Hausaufgaben gemacht? Das ist die Frage an die Stadt Köln gut zwei Jahre nach der Erstellung des Kulturentwicklungsplans. Lange hat man um diese Direktive für die Kultur in der Domstadt gerungen. Manche Sparrunde ist in der Vergangenheit über der Stadt niedergegangen, meint Kulturdezernent Georg Quander, so dass Köln seit den 80er Jahren viel von seinem Glanz verloren habe. Quander setzt die Situation noch deutlicher ins Bild, wenn er sagt, dass die Kultur danach wie ein „Käse mit vielen Löchern“ aussah.
Die Grünen hatten mit ihren Kulturpolitischen Sprechern in Stadt und Landtag Brigitta von Bülow und Oliver Keymis – der mit viel Witz moderierte – zu ihren „Kulturgesprächen“ ins Stapelhaus geladen, um den Entwicklungsplan zu diskutieren. Wo stehen wir in Köln und was fehlt uns noch, das waren die Gretchenfragen. Georg Quander konnte Aufschluss geben, etwa darüber, dass die Kulturausgaben im Haushalt über die Jahre von 6,7% auf 3% gefallen sind. Oder dass Köln „über viele Jahre seine Infrastruktur nicht in Ordnung gehalten hat“, wie der Dezernent sagt, und deshalb nicht alleine die Kultur, sondern auch die Kindergärten, Schulen und Brücken in schlechtem Zustand sind.
Einig war man sich, dass der Entwicklungsplan solide konzipiert wurde und er eine gute Verständigungsgrundlage bietet, mit der sich Stadt und interessierte Öffentlichkeit dauerhaft in einen Dialog über die kulturellen Ziele begeben können. Freilich verstummen nicht die Stimmen, die behaupten, dass der Plan in den Fraktionen der Parteien kaum eine Rolle spielen würde, wenn es um die harten Themen wie Wirtschaft oder Verkehr geht. Kultur bleibt Nebensache, das demonstrierte etwa der Versuch, Köln als „Marke“ mit einem Marketingkonzept national zu bewerben. Ein Projekt, bei dem der Aspekt Kultur schlichtweg vergessen worden war.

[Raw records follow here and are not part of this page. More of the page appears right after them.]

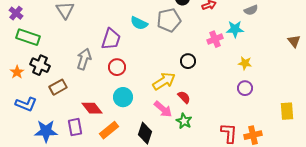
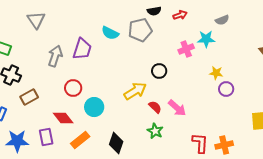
gray arrow: (84, 59) -> (55, 56), moved
red circle: (117, 67) -> (73, 88), moved
purple circle: (245, 88) -> (226, 89), moved
pink arrow: (163, 109) -> (177, 108), moved

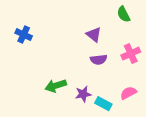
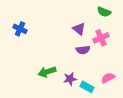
green semicircle: (124, 14) -> (104, 12), turned -40
pink cross: (131, 54) -> (101, 38), moved

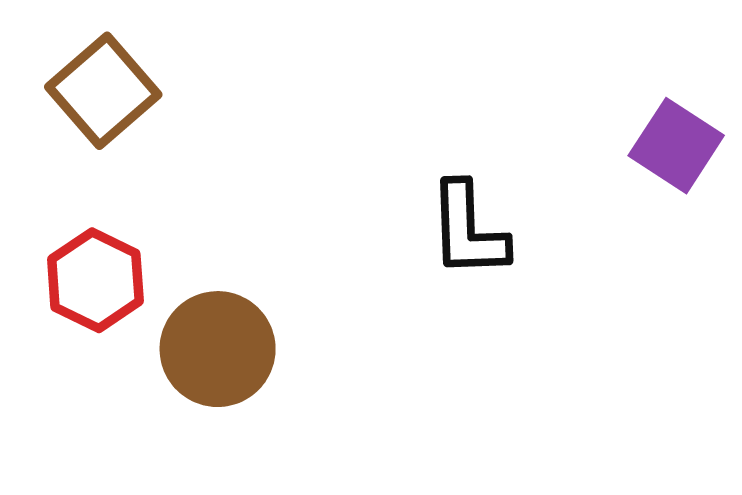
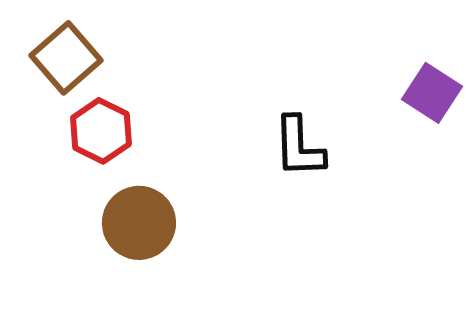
red hexagon: (95, 280) -> (101, 131), moved

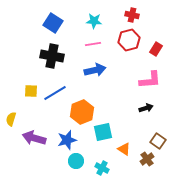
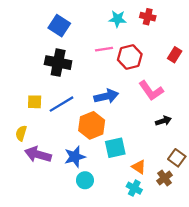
cyan star: (94, 21) -> (117, 19), moved
red hexagon: (129, 40) -> (130, 57), moved
blue arrow: (95, 70) -> (106, 96), moved
pink L-shape: (150, 80) -> (151, 91), moved, turned 60
yellow semicircle: (11, 119) -> (21, 133), moved
cyan cross: (102, 168) -> (134, 188), moved

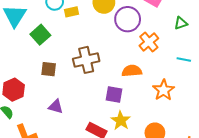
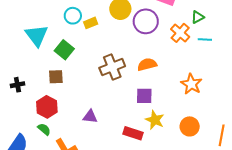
orange cross: (149, 42) -> (180, 33), moved
cyan line: (184, 59) -> (205, 39), moved
brown square: (49, 69) -> (56, 77), moved
orange semicircle: (132, 71) -> (147, 64), moved

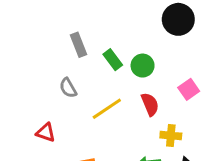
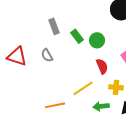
yellow line: (107, 109) -> (83, 88), moved
red triangle: (46, 133) -> (17, 56), moved, size x1.5

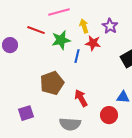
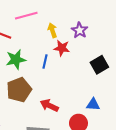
green star: (61, 40) -> (16, 60), moved
red arrow: (81, 98) -> (49, 105), turned -36

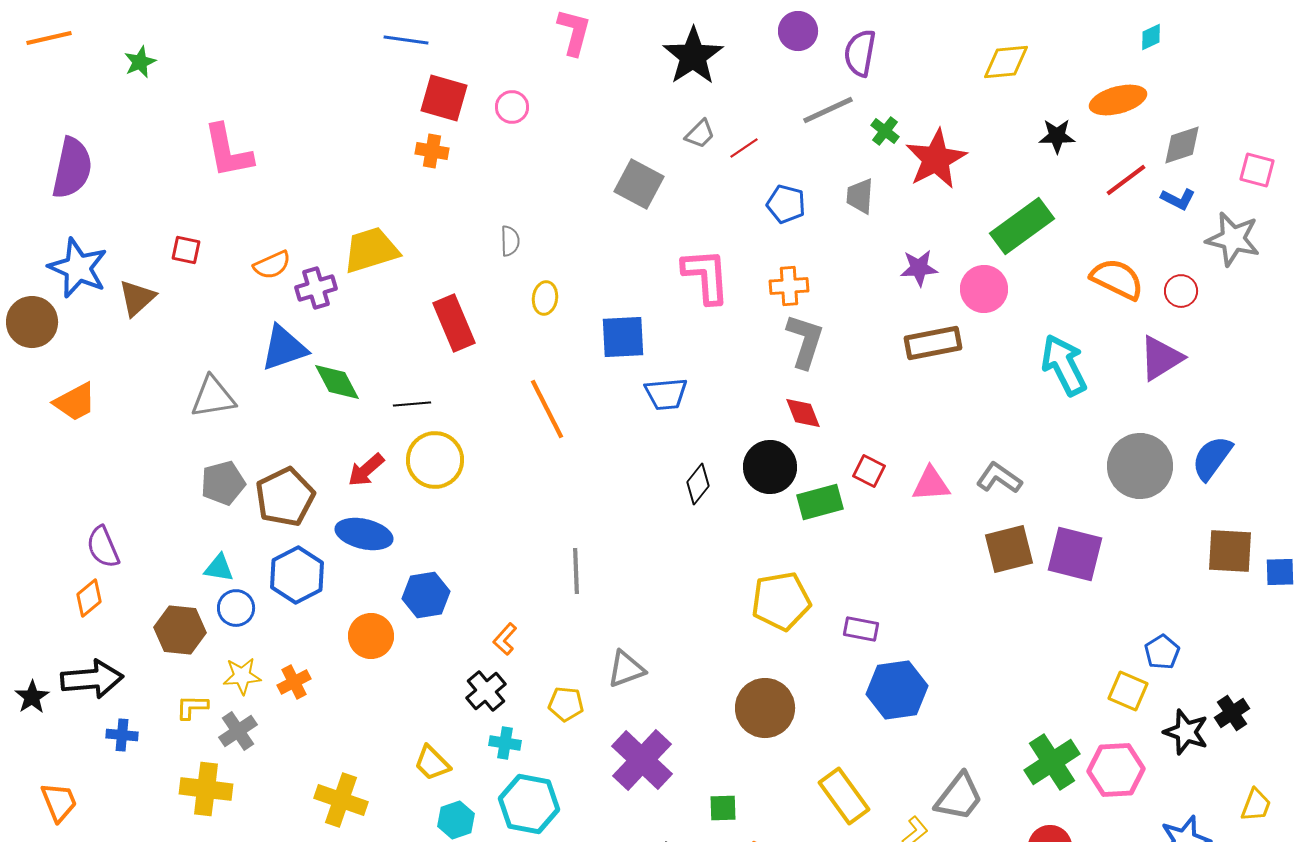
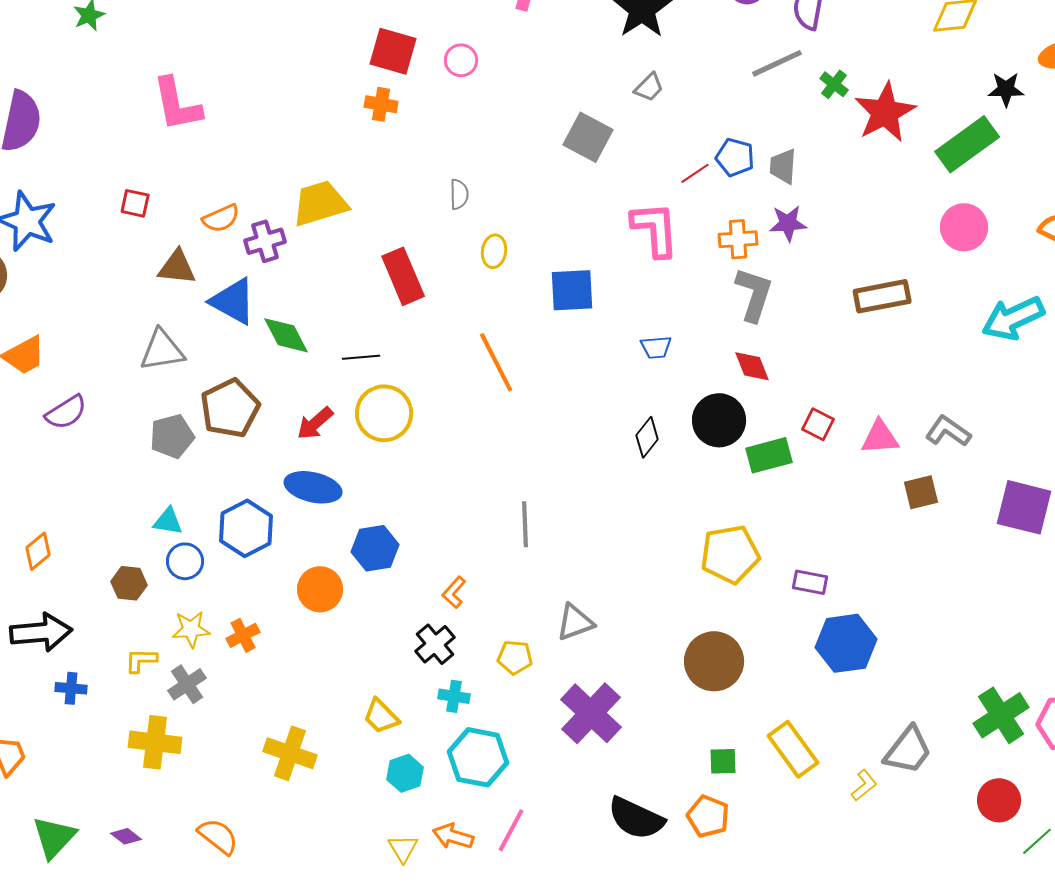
red line: (744, 148) -> (695, 173), moved
gray trapezoid: (860, 196) -> (783, 166), moved
green rectangle: (1022, 226) -> (967, 144), moved
purple star: (919, 268) -> (788, 223), moved
pink circle: (984, 289) -> (964, 227), moved
brown triangle: (137, 298) -> (177, 267), moved, turned 48
blue triangle: (284, 348) -> (233, 301), turned 48
cyan arrow: (1064, 365) -> (1013, 318), turned -88
blue trapezoid: (666, 394) -> (656, 347), moved, size x0.7
brown pentagon: (285, 497) -> (230, 408), moved
purple semicircle: (103, 547) -> (66, 412), moved, turned -99
brown square: (1009, 549) -> (921, 492), moved, size x0.7
brown hexagon: (180, 630) -> (129, 583), size x0.7
green square: (723, 808) -> (723, 761), moved

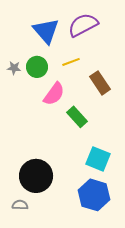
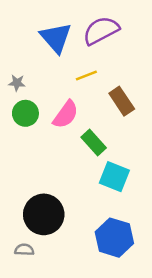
green circle: (37, 67) -> (25, 113), moved
cyan square: (98, 159) -> (114, 177), moved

„Man muss sich Zukunft vorstellen können, und sie nicht einfach als Fortsetzung der Gegenwart verstehen“, erklärte Reinhart Richter, den die Grünen als Kulturberater in die Gesprächsrunde geladen hatten. Jörg Fürst, Regisseur des in Köln ansässigen a.tonal.theaters, gab zu bedenken, dass sich der Plan stellenweise wie der Versuch einer Baustellenreparatur ausnehme. Während große Summen für Erhalt und Restaurierung von Bauten veranschlagt werden, wird kaum in Menschen, ihre Ideen und ihre Kreativität investiert. Und während ein Kammermusiksaal auf 30 Millionen Euro geschätzt wird, kommt niemand auf den Gedanken, dass ein solches Projekt auch mit Theater und Tanz vernetzt werden könnte. Einig war man sich in zwei Punkten: Es gibt noch viel zu tun und man kann sich glücklich schätzen, dass es dafür einen Plan gibt.